Tuesday 13th March 2018
I’m weeing while seated on the toilet. Just one of the many compromises I’ve had to make in order to “fit in”. The thought of leaving urine marks (even after wiping both seat and lid) s too much to bear. Moving into a new place and sharing it with two other people brings the paranoid out in me. I still remember the first two nights here were constipation-driven.

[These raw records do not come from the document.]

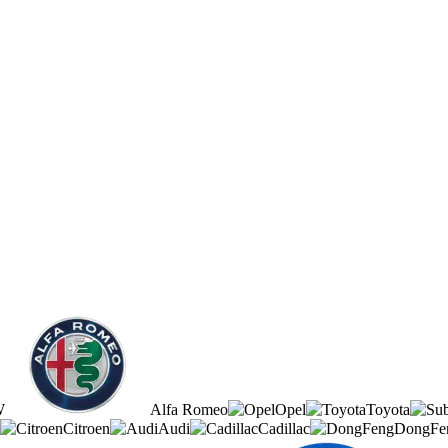
W
Alfa Romeo
Opel
Toyota
Citroen
Audi
Cadillac
DongFe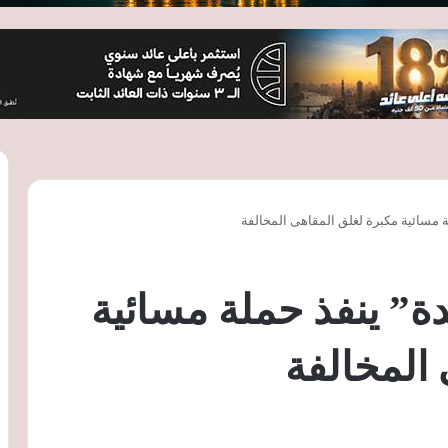
ة مسائية مكبرة لغلق المقاهى المخالفة
دة” ينفذ حملة مسائية
المخالفة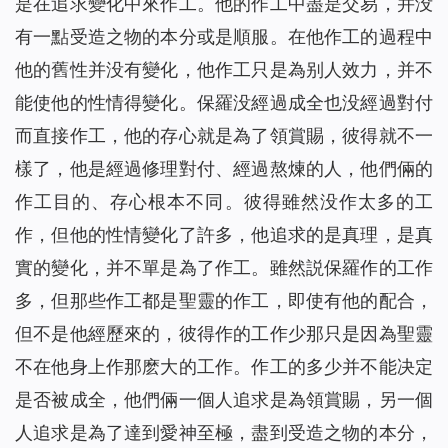
是在追求變化中來作工。他的作工中盡是交易，并没
有一點受造之物的本分或是順服。在他作工的過程中
他的舊性并没有變化，他作工只是為别人效力，并不
能使他的性情得變化。保羅没經過成全也没經過對付
而直接作工，他的存心就是為了領賞賜，彼得就不一
樣了，他是經過修理對付、經過熬煉的人，他們倆的
作工目的、存心根本不同。彼得雖然没作太多的工
作，但他的性情變化了許多，他追求的是真理，是真
實的變化，并不單是為了作工。雖然説保羅作的工作
多，但那些作工都是聖靈的作工，即使有他的配合，
但不是他經歷來的，彼得作的工作少那只是因為聖靈
不在他身上作那麽大的工作。作工的多少并不能决定
是否被成全，他們倆一個人追求是為領賞賜，另一個
人追求是為了達到愛神至極，盡到受造之物的本分，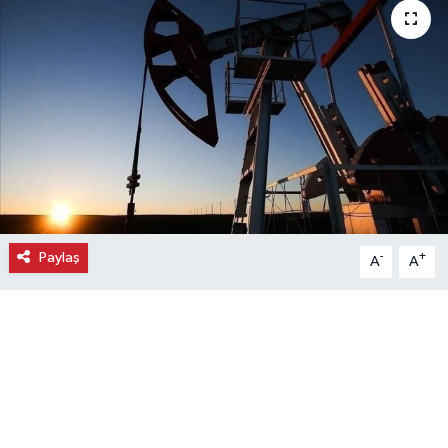
Ekonomi
Eleman
Emlak
Gündem
Gurme
Paylaş
-
+
A
A
Haber
İlçe Haberleri
Keşfet
Kültür & Sanat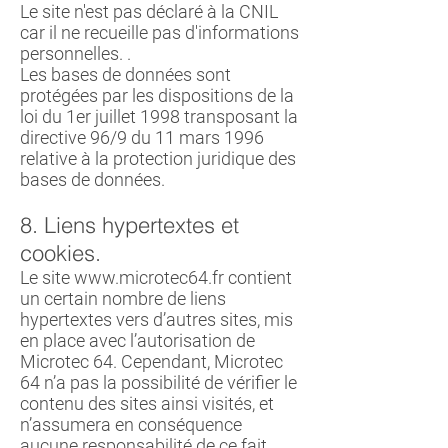
Le site n'est pas déclaré à la CNIL
car il ne recueille pas d'informations
personnelles. .
Les bases de données sont
protégées par les dispositions de la
loi du 1er juillet 1998 transposant la
directive 96/9 du 11 mars 1996
relative à la protection juridique des
bases de données.
8. Liens hypertextes et
cookies.
Le site
www.microtec64.fr
contient
un certain nombre de liens
hypertextes vers d’autres sites, mis
en place avec l’autorisation de
Microtec 64. Cependant, Microtec
64 n’a pas la possibilité de vérifier le
contenu des sites ainsi visités, et
n’assumera en conséquence
aucune responsabilité de ce fait.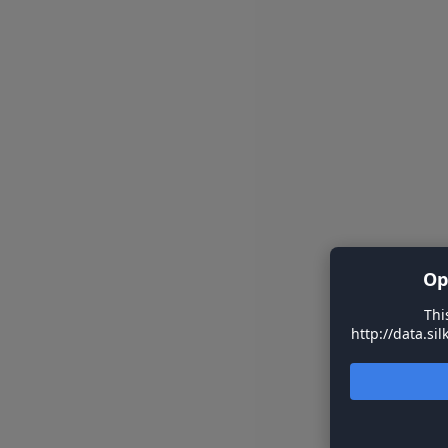
Op
Thi
http://data.si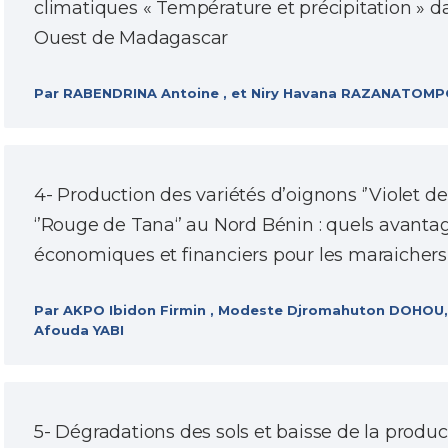
climatiques « Température et précipitation » da
Ouest de Madagascar
Par RABENDRINA Antoine , et Niry Havana RAZANATO
4- Production des variétés d’oignons ‘’Violet de
‘’Rouge de Tana‘’ au Nord Bénin : quels avanta
économiques et financiers pour les maraichers
Par AKPO Ibidon Firmin , Modeste Djromahuton DOHOU,
Afouda YABI
5- Dégradations des sols et baisse de la produc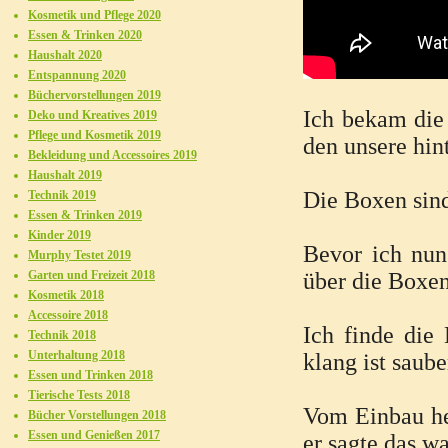
Kosmetik und Pflege 2020
Essen & Trinken 2020
Haushalt 2020
Entspannung 2020
Büchervorstellungen 2019
Ich bekam die
Deko und Kreatives 2019
Pflege und Kosmetik 2019
den unsere hin
Bekleidung und Accessoires 2019
Haushalt 2019
Die Boxen sin
Technik 2019
Essen & Trinken 2019
Kinder 2019
Bevor ich nun
Murphy Testet 2019
Garten und Freizeit 2018
über die Boxen
Kosmetik 2018
Accessoire 2018
Ich finde die
Technik 2018
Unterhaltung 2018
klang ist saube
Essen und Trinken 2018
Tierische Tests 2018
Vom Einbau he
Bücher Vorstellungen 2018
Essen und Genießen 2017
er sagte das w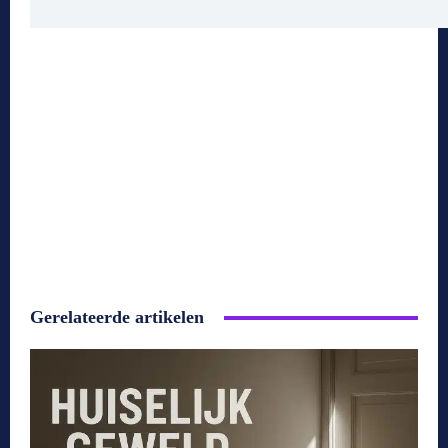
Gerelateerde artikelen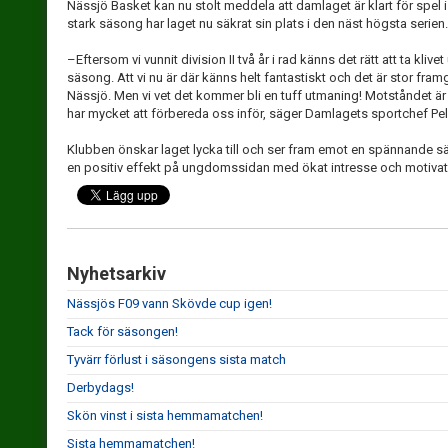
Nässjö Basket kan nu stolt meddela att damlaget är klart för spel
stark säsong har laget nu säkrat sin plats i den näst högsta serien.
–Eftersom vi vunnit division II två år i rad känns det rätt att ta kliv
säsong. Att vi nu är där känns helt fantastiskt och det är stor fra
Nässjö. Men vi vet det kommer bli en tuff utmaning! Motståndet är 
har mycket att förbereda oss inför, säger Damlagets sportchef Pel
Klubben önskar laget lycka till och ser fram emot en spännande 
en positiv effekt på ungdomssidan med ökat intresse och motivat
Nyhetsarkiv
Nässjös F09 vann Skövde cup igen!
Tack för säsongen!
Tyvärr förlust i säsongens sista match
Derbydags!
Skön vinst i sista hemmamatchen!
Sista hemmamatchen!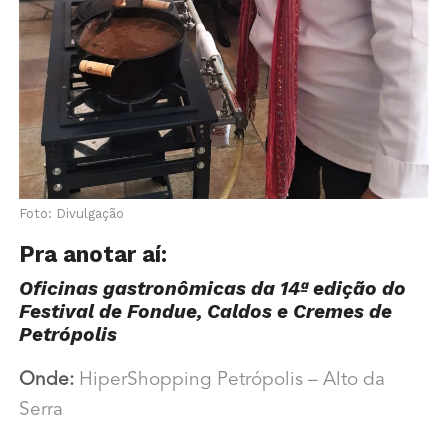
Foto: Divulgação
Pra anotar aí:
Oficinas gastronômicas da 14ª edição do
Festival de Fondue, Caldos e Cremes de
Petrópolis
Onde:
HiperShopping Petrópolis – Alto da
Serra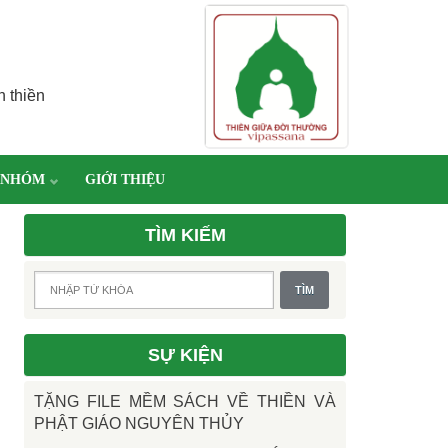
h thiền
 NHÓM
GIỚI THIỆU
TÌM KIẾM
SỰ KIỆN
TẶNG FILE MỀM SÁCH VỀ THIỀN VÀ
PHẬT GIÁO NGUYÊN THỦY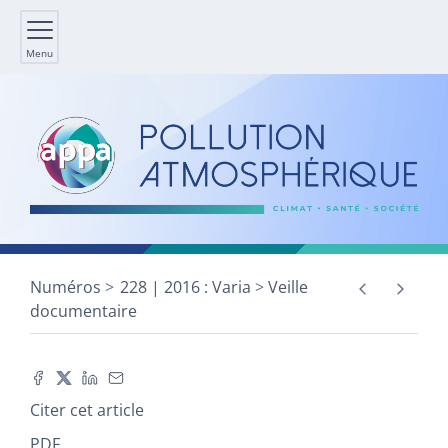
Menu
Numéros
228 | 2016 : Varia
Veille
documentaire
Citer cet article
PDF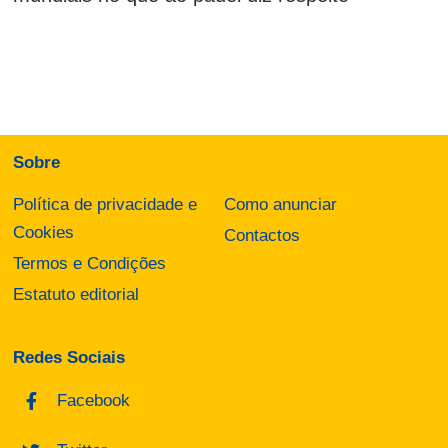
Sobre
Política de privacidade e
Como anunciar
Cookies
Contactos
Termos e Condições
Estatuto editorial
Redes Sociais
Facebook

In the midst of this — still mist-covered — existential conundrum, I spot the unmistakable sign of spring’s upwelling of life through the half-opened bathroom window. The sight of blossoms, mixed with the warmth generated by the heated bathroom floor, makes me forget for a second the destabilising, late-winter cold snap we’ve just had.
I put the weekend newspapers and my subscription-only magazines in the blue-lidded recycling bin before going to work. That’s another change I wasn’t prepared for: no newspaper/magazine hoarding anymore.
Friday 16th March 2018
D and I went to see Phantom Thread at the ICA tonight. It was my second time watching the film. I had already seen it with M before. It’s a magnificent movie with remarkable performances but unfortunately the week’s slog caught up with me and I dozed a bit. Strange that in those moments when I nodded off, I had a recurring image flashing up in my head: I was directing both Daniel Day-Lewis and Jorge Cao on a joint British-Cuban stage project, combining texts from different plays, in both English and Spanish (as far as I know Jorge Cao can’t speak English and Daniel Day-Lewis, for all his thespian talents, is not known for a mastery of foreign languages). However, somehow the project worked. We were able to create the magic needed to make the audience forget the conspicuous language barrier. In my dream, both actors played to a select crowd in a small fringe theatre. The image that got stuck in my head was actually rooted in reality. A Jorge Cao at the Bertolt Brecht Theatre in early 90s Havana, wheelchair-bound, his back facing the audience, swirls around to utter the immortal words: All quiet on the western front!
P.S.: In days to come, will a future chat-up line be “Kiss me, my girl, before I’m sick”? I hope so. At least that would show me that romance is not dead.
Saturday 17th March 2018
I go pick up my bike from Cycle Surgery in Islington and pedal my way through Tottenham to get home. Snow flurries begin to fall horizontally making my ride harder. The effect is like what I imagine a fish pedicure to be; only this time is of the facial type. A thousand toothless carp-like flurries leaving a tingling sensation on my visage. Tiny bites that bring no pleasure but discomfort.
The house is eerily silent by the time I sit down to have my brunch. The ubiquitous Radio 4 (J always has it on when he’s home) has been muted and the only sound is the rustle of the pages of my Saturday Guardian. The front page of the sports section advertises a St Patrick’s Day-flavoured clash between the Irish and English rugby teams in the Six Nations tournament.
Whilst this accidental solitude is welcome (nothing against the landlord and my fellow lodger, both of whom are great cohabitants), the experience leaves a bitter taste in my mouth, full as it is at this very moment, of scrambled eggs, toast and beans. I am reminded suddenly of the reason why S and I are no longer together. I am reminded of the reason why I am here, on my own. I unconsciously sought out isolation all too often and killed our relationship as a result.
I remove a bean stuck in between two teeth with my knife.